Why 0.1 + 0.2 == 0.3 is false? - watermel0n
http://stackoverflow.com/questions/6874357/why-0-1-0-2-0-3

======
JackC
This headline is backwards -- it's the opposite of the actual stackoverflow
question. The question is why, in the D language, `0.1 + 0.2 == 0.3` is _true_
, when it should be false given the underlying floating point implementation.

(Spoiler alert: the answer is that the addition is done at compile time rather
than run time.)

------
dottrap
Douglas Crockford (JavaScript: The Good Parts) has talked about this problem
with binary floating point to do decimal (human) math, on many occasions.

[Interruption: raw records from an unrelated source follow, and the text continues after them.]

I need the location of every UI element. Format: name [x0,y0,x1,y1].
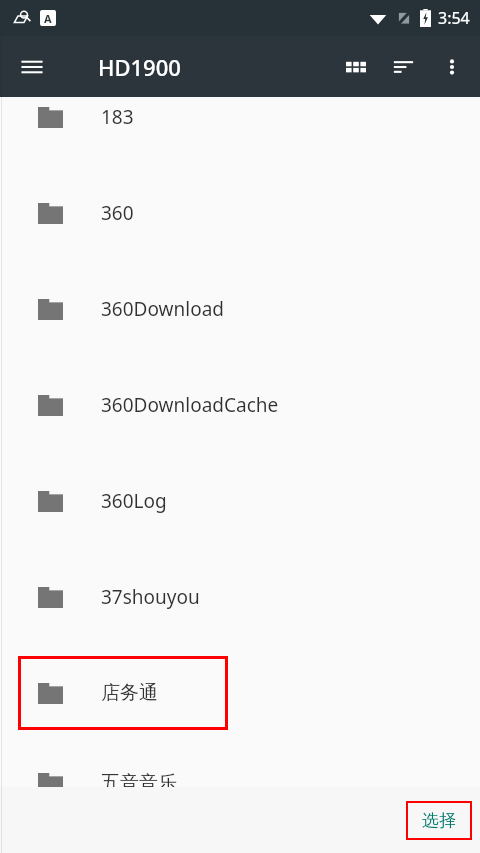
staticText: 183 [101,104,134,130]
button[interactable]: 183 [0,97,480,165]
button[interactable]: 360DownloadCache [0,357,480,453]
staticText: 37shouyou [101,584,200,610]
button[interactable]: 选择 [406,801,472,840]
staticText: 五音音乐 [101,771,177,795]
button[interactable]: More options [428,43,476,91]
button[interactable]: 店务通 [0,645,480,741]
button[interactable]: Grid view [332,43,380,91]
staticText: 360DownloadCache [101,392,279,418]
staticText: A [44,11,52,26]
button[interactable]: Sort [380,43,428,91]
staticText: 360Download [101,296,225,322]
staticText: 选择 [422,810,456,831]
button[interactable]: 360Download [0,261,480,357]
button[interactable]: 五音音乐 [0,741,480,825]
staticText: 店务通 [101,681,158,705]
button[interactable]: 360Log [0,453,480,549]
staticText: 360 [101,200,134,226]
staticText: 3:54 [438,7,470,29]
staticText: HD1900 [98,52,181,82]
button[interactable]: 37shouyou [0,549,480,645]
staticText: 360Log [101,488,167,514]
button[interactable]: 360 [0,165,480,261]
button[interactable]: Open navigation drawer [8,43,56,91]
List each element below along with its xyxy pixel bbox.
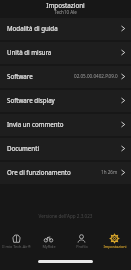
button[interactable]: Software — [0, 66, 131, 88]
staticText: Software — [7, 72, 33, 80]
button[interactable]: Modalità di guida — [0, 18, 131, 40]
button[interactable]: Invia un commento — [0, 114, 131, 136]
button[interactable]: Documenti — [0, 138, 131, 160]
staticText: Documenti — [7, 144, 39, 152]
button[interactable]: MyRide — [32, 233, 65, 249]
staticText: Invia un commento — [7, 120, 64, 128]
button[interactable]: Ore di funzionamento — [0, 162, 131, 184]
staticText: 1h 26m — [101, 169, 118, 175]
staticText: Tech10 Ale — [0, 9, 131, 15]
button[interactable]: Il mio Tech-Air® — [0, 233, 32, 249]
staticText: Versione dell'App 2.3.023 — [0, 213, 131, 219]
staticText: Profilo — [76, 244, 88, 249]
staticText: Impostazioni — [0, 1, 131, 10]
staticText: 02.05.00.0402.P.09.0 — [74, 73, 118, 79]
staticText: Impostazioni — [103, 244, 127, 249]
button[interactable]: Software display — [0, 90, 131, 112]
staticText: Unità di misura — [7, 48, 52, 56]
button[interactable]: Profilo — [65, 233, 98, 249]
staticText: MyRide — [42, 244, 56, 249]
staticText: Software display — [7, 96, 55, 104]
button[interactable]: Impostazioni — [98, 233, 131, 249]
button[interactable]: Unità di misura — [0, 42, 131, 64]
staticText: Modalità di guida — [7, 24, 58, 32]
staticText: Il mio Tech-Air® — [2, 244, 31, 249]
staticText: Ore di funzionamento — [7, 168, 71, 176]
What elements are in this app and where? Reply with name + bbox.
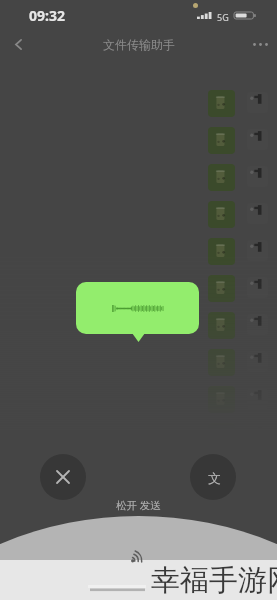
staticText: 松开 发送 [116, 498, 161, 512]
button[interactable]: Cancel recording [40, 454, 86, 500]
button[interactable]: Convert voice to text [190, 454, 236, 500]
button[interactable]: Back [1, 27, 35, 61]
staticText: 5G [217, 11, 229, 23]
staticText: 文 [208, 470, 221, 486]
button[interactable]: More options [243, 27, 277, 61]
staticText: 09:32 [29, 6, 65, 25]
other: Recording [129, 551, 143, 565]
staticText: 幸福手游网 [151, 562, 277, 599]
staticText: 文件传输助手 [103, 37, 175, 52]
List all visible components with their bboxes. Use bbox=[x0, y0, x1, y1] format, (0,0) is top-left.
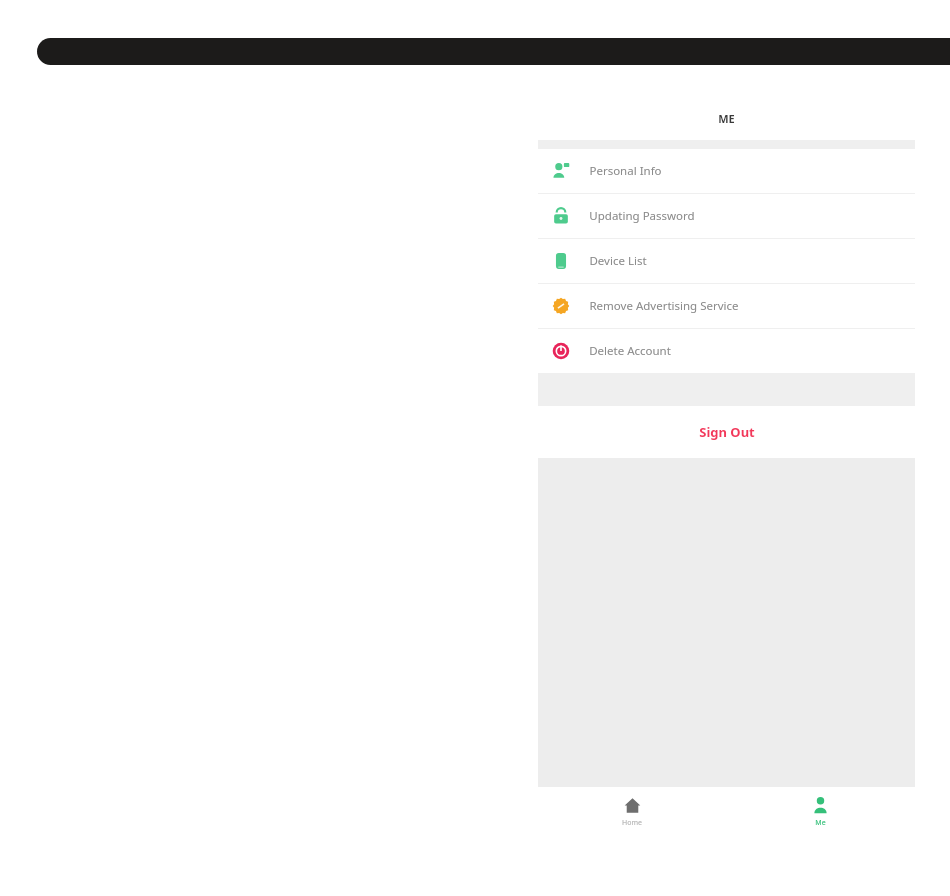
staticText: Updating Password bbox=[589, 208, 695, 224]
staticText: Personal Info bbox=[589, 163, 662, 179]
button[interactable]: Home bbox=[538, 787, 726, 848]
staticText: Delete Account bbox=[589, 343, 671, 359]
button[interactable]: Updating Password bbox=[538, 194, 915, 238]
button[interactable]: Delete Account bbox=[538, 329, 915, 373]
button[interactable]: Me bbox=[726, 787, 915, 848]
button[interactable]: Device List bbox=[538, 239, 915, 283]
staticText: Device List bbox=[589, 253, 647, 269]
staticText: Home bbox=[622, 818, 642, 828]
button[interactable]: Remove Advertising Service bbox=[538, 284, 915, 328]
staticText: Sign Out bbox=[699, 423, 755, 441]
button[interactable]: Sign Out bbox=[538, 406, 915, 458]
staticText: Me bbox=[815, 818, 826, 828]
staticText: Remove Advertising Service bbox=[589, 298, 739, 314]
staticText: ME bbox=[718, 111, 735, 126]
button[interactable]: Personal Info bbox=[538, 149, 915, 193]
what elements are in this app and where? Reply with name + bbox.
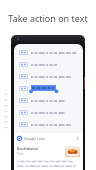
- button[interactable]: [19, 58, 80, 70]
- button[interactable]: [19, 118, 80, 130]
- button[interactable]: [19, 70, 80, 82]
- button[interactable]: More options: [75, 136, 80, 141]
- button[interactable]: Selection handles: [19, 82, 80, 94]
- staticText: Take action on text: [0, 12, 96, 24]
- other: Selection handles: [19, 82, 80, 94]
- staticText: Dish: [17, 152, 24, 156]
- button[interactable]: [19, 94, 80, 106]
- button[interactable]: Bouillabaisse photo: [65, 146, 80, 157]
- button[interactable]: [19, 106, 80, 118]
- staticText: Bouillabaisse: [17, 146, 39, 151]
- staticText: Google Lens: [24, 136, 45, 141]
- button[interactable]: Google Lens: [17, 135, 80, 142]
- button[interactable]: [19, 46, 80, 58]
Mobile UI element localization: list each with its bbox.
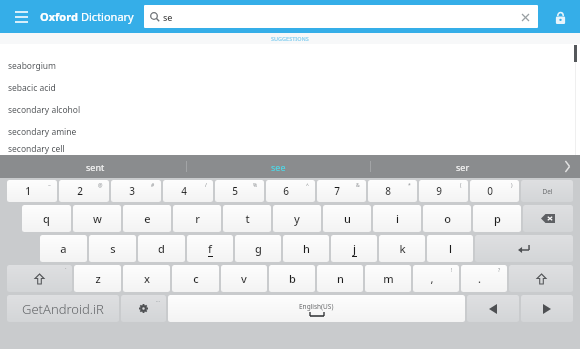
staticText: ( [460, 182, 462, 189]
button[interactable]: seaborgium [0, 55, 580, 77]
button[interactable]: h [283, 235, 329, 262]
button[interactable]: Space [168, 295, 465, 322]
button[interactable]: secondary alcohol [0, 99, 580, 121]
staticText: b [289, 271, 296, 286]
button[interactable]: , [413, 265, 459, 292]
button[interactable]: m [365, 265, 411, 292]
staticText: x [144, 271, 150, 286]
button[interactable]: gear [121, 295, 166, 322]
button[interactable]: secondary cell [0, 143, 580, 155]
staticText: v [241, 271, 247, 286]
button[interactable]: Menu [8, 4, 34, 30]
staticText: k [399, 241, 406, 256]
staticText: c [193, 271, 199, 286]
button[interactable]: Lock [548, 5, 572, 29]
staticText: , [430, 271, 434, 286]
button[interactable]: sent [4, 155, 186, 178]
staticText: 8 [385, 184, 391, 198]
button[interactable]: 1 [7, 180, 57, 202]
staticText: e [144, 211, 151, 226]
button[interactable]: Enter [475, 235, 573, 262]
staticText: sebacic acid [8, 82, 56, 94]
button[interactable]: l [427, 235, 473, 262]
button[interactable]: e [123, 205, 171, 232]
staticText: t [245, 211, 250, 226]
staticText: 6 [283, 184, 289, 198]
button[interactable]: Backspace [523, 205, 573, 232]
staticText: o [444, 211, 451, 226]
button[interactable]: j [331, 235, 377, 262]
button[interactable]: 2 [59, 180, 109, 202]
staticText: d [158, 241, 165, 256]
staticText: h [303, 241, 310, 256]
button[interactable]: q [22, 205, 71, 232]
button[interactable]: k [379, 235, 425, 262]
staticText: j [353, 241, 356, 256]
staticText: 1 [25, 184, 31, 198]
button[interactable]: 8 [368, 180, 417, 202]
button[interactable]: 6 [266, 180, 315, 202]
button[interactable]: Symbols [7, 295, 119, 322]
button[interactable]: Clear [518, 10, 532, 24]
button[interactable]: see [187, 155, 370, 178]
button[interactable]: p [473, 205, 521, 232]
staticText: 4 [181, 184, 187, 198]
button[interactable]: c [172, 265, 219, 292]
button[interactable]: 3 [111, 180, 161, 202]
button[interactable]: secondary amine [0, 121, 580, 143]
button[interactable]: right [521, 295, 573, 322]
button[interactable]: . [461, 265, 507, 292]
button[interactable]: y [273, 205, 321, 232]
button[interactable]: w [73, 205, 121, 232]
staticText: y [294, 211, 300, 226]
staticText: 3 [129, 184, 135, 198]
button[interactable]: ser [371, 155, 554, 178]
staticText: g [255, 241, 262, 256]
button[interactable]: u [323, 205, 371, 232]
button[interactable]: 5 [215, 180, 264, 202]
button[interactable]: x [123, 265, 170, 292]
staticText: ! [451, 267, 453, 274]
button[interactable]: d [138, 235, 185, 262]
button[interactable]: i [373, 205, 421, 232]
button[interactable]: f [187, 235, 233, 262]
button[interactable]: o [423, 205, 471, 232]
staticText: English(US) [299, 302, 334, 311]
button[interactable]: 4 [163, 180, 213, 202]
staticText: ` [65, 267, 67, 274]
button[interactable]: b [269, 265, 315, 292]
staticText: SUGGESTIONS [271, 35, 309, 42]
button[interactable]: Del [521, 180, 573, 202]
staticText: * [408, 182, 411, 189]
staticText: GetAndroid.iR [22, 300, 104, 318]
button[interactable]: 9 [419, 180, 468, 202]
button[interactable]: r [173, 205, 221, 232]
staticText: z [95, 271, 101, 286]
staticText: secondary amine [8, 126, 77, 138]
staticText: f [208, 241, 212, 256]
button[interactable]: Shift [509, 265, 573, 292]
button[interactable]: Shift [7, 265, 72, 292]
staticText: se [163, 11, 173, 23]
staticText: u [344, 211, 351, 226]
button[interactable]: t [223, 205, 271, 232]
button[interactable]: sebacic acid [0, 77, 580, 99]
button[interactable]: 0 [470, 180, 519, 202]
staticText: secondary alcohol [8, 104, 81, 116]
staticText: i [396, 211, 399, 226]
button[interactable]: a [40, 235, 87, 262]
staticText: n [337, 271, 344, 286]
staticText: Del [542, 187, 553, 196]
button[interactable]: s [89, 235, 136, 262]
button[interactable]: 7 [317, 180, 366, 202]
staticText: p [494, 211, 501, 226]
button[interactable]: left [467, 295, 519, 322]
button[interactable]: g [235, 235, 281, 262]
button[interactable]: z [74, 265, 121, 292]
staticText: 2 [77, 184, 83, 198]
button[interactable]: v [221, 265, 267, 292]
staticText: ^ [306, 182, 309, 189]
button[interactable]: se [144, 5, 538, 28]
button[interactable]: n [317, 265, 363, 292]
button[interactable]: More suggestions [554, 155, 580, 178]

Here is one such instance. [http://www.yuiblog.com/blog/2009/03/10/when-you-
cant-count-o...](http://www.yuiblog.com/blog/2009/03/10/when-you-cant-count-
on-your-numbers/)

He has been on a crusade to introduce a decimal based floating point standard
because he believes it is finally time we revisit this decision to use binary
floating point.

Edit: spelling

------
sheetjs
On a side note, Excel is infuriatingly inconsistent: some operations work in a
way that .1 + .2 == .3 (for example, try `=0.1+0.2=0.3`) but others fall apart
(displayed as a fraction with one digit, 0.3 -> 2/7 but 0.1+0.2 -> 1/3)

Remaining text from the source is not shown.